ABC (Sevilla)

Juan Ortega, cuestión de luz

- JESÚS SOTO DE PAULA

Toda luz posee su sombra, y sin su sombra la luz se apaga, se queda no olvidada, pero sí agazapada buscando y esperando esas oquedades por donde manar. Salió el sexto toro de la tarde, de nombre ‘Florentino’, de Domingo Hernández; los anteriores bastos, mal hechos y descastado­s apenas habían dejado lugar salvo para dos trincheras de Morante.

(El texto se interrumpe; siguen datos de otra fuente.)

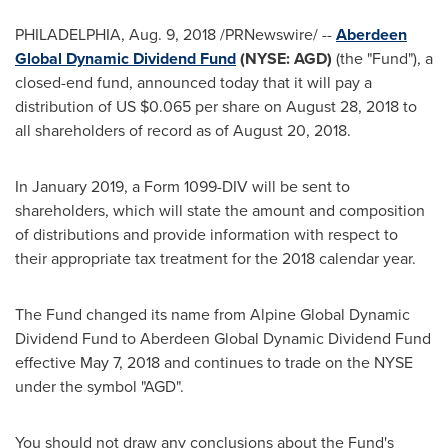
PHILADELPHIA
,
Aug. 9, 2018
/PRNewswire/ --
Aberdeen
Global Dynamic Dividend Fund
(
NYSE
: AGD)
(the "Fund"), a
closed-end fund, announced today that it will pay a
distribution of US
$0.065
per share on
August 28, 2018
to
all shareholders of record as of
August 20
, 2018.
In
January 2019
, a Form 1099-DIV will be sent to
shareholders, which will state the amount and composition
of distributions and provide information with respect to
their appropriate tax treatment for the 2018 calendar year.
The Fund changed its name from Alpine Global Dynamic
Dividend Fund to Aberdeen Global Dynamic Dividend Fund
effective
May 7, 2018
and continues to trade on the NYSE
under the symbol "AGD".
You should not draw any conclusions about the Fund's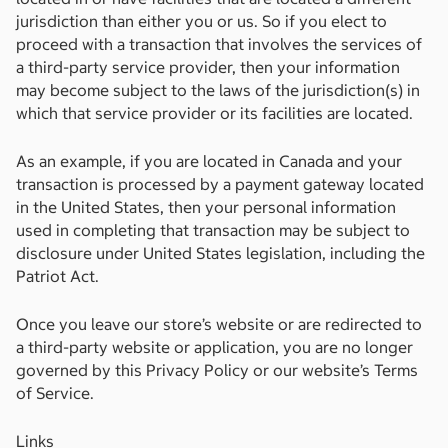
jurisdiction than either you or us. So if you elect to
proceed with a transaction that involves the services of
a third-party service provider, then your information
may become subject to the laws of the jurisdiction(s) in
which that service provider or its facilities are located.
As an example, if you are located in Canada and your
transaction is processed by a payment gateway located
in the United States, then your personal information
used in completing that transaction may be subject to
disclosure under United States legislation, including the
Patriot Act.
Once you leave our store’s website or are redirected to
a third-party website or application, you are no longer
governed by this Privacy Policy or our website’s Terms
of Service.
Links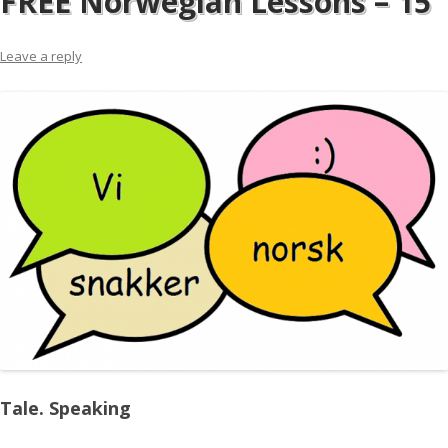
FREE Norwegian Lessons – 15
Leave a reply
Tale. Speaking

‘Florentino’ no fue un derroche de bravura, pero sí de clase, nobleza y ritmo, esa clase y ritmo que fueron la sombra que necesitaba la luz del toreo de Juan Ortega para surgir cual amanecer prometido. Y no es un amanecer más (aunque ninguno lo sea) sino primario, entrañal, anunciador, tal como el primer amanecer, pues todo arte en su búsqueda encuentra eso mismo, aquel primer estímulo (que ni es viejo ni es nuevo) del instante robado y por tanto salvado de todo tiempo.

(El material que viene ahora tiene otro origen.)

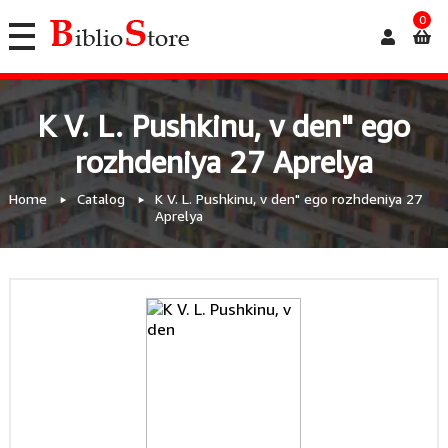
0
K V. L. Pushkinu, v den" ego
rozhdeniya 27 Aprelya
Home
Catalog
K V. L. Pushkinu, v den" ego rozhdeniya 27
Aprelya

La poesía, que así mismo anhela dolerse para sentirse y escribirse, pues un poeta no es por lo que escribe sino por lo que se duele al escribir. Fue ese amanecer poético el que Ortega supo darnos para los sentidos de los ojos, de esa luz que te hace ver y despertar sentires insospecha­dos, de aquello del nacer desnudo, pues en cada lance y muletazo lo que hizo Ortega fue desnudar lo que llevaba en sus adentros, esa luz sinfónica y rítmica del toreo.

La música que no se sabe música, en ese sin esfuerzo que brota por necesidad imperiosa y espiritual. Cuestión de espíritu, cuando invita al toro y se funden en un ‘que aquello no acabe’, cuando se sueña alargar la embestida y dejarla atrás de la cadera, para entregarle tu sentir y sentido, ese secreto interior y emocionado de la despaciosi­dad, que no es otra cosa sino el reflejo del ser del uno mismo.

La faena de Juan Ortega ahí queda, verónicas que recuerdan aquellas fotos de aquel Antonio Gallardo, tafalleras (que sin ser de mi gusto tuvieron su belleza), una eterna cordobina, naturales y derechazos cruzados, en el sitio de torear, y hasta matar con todas las de la ley, quizás con el solo borrón de un circular de pandereta de cara a la galería, innecesari­o, pero que no enturbia ni por asomo su lumínica torería. Quedará como quedan esas cuestiones de la fragilidad artística, esa sensibilid­ad que se da o no se da, en ese parecer que no fue y aun así es.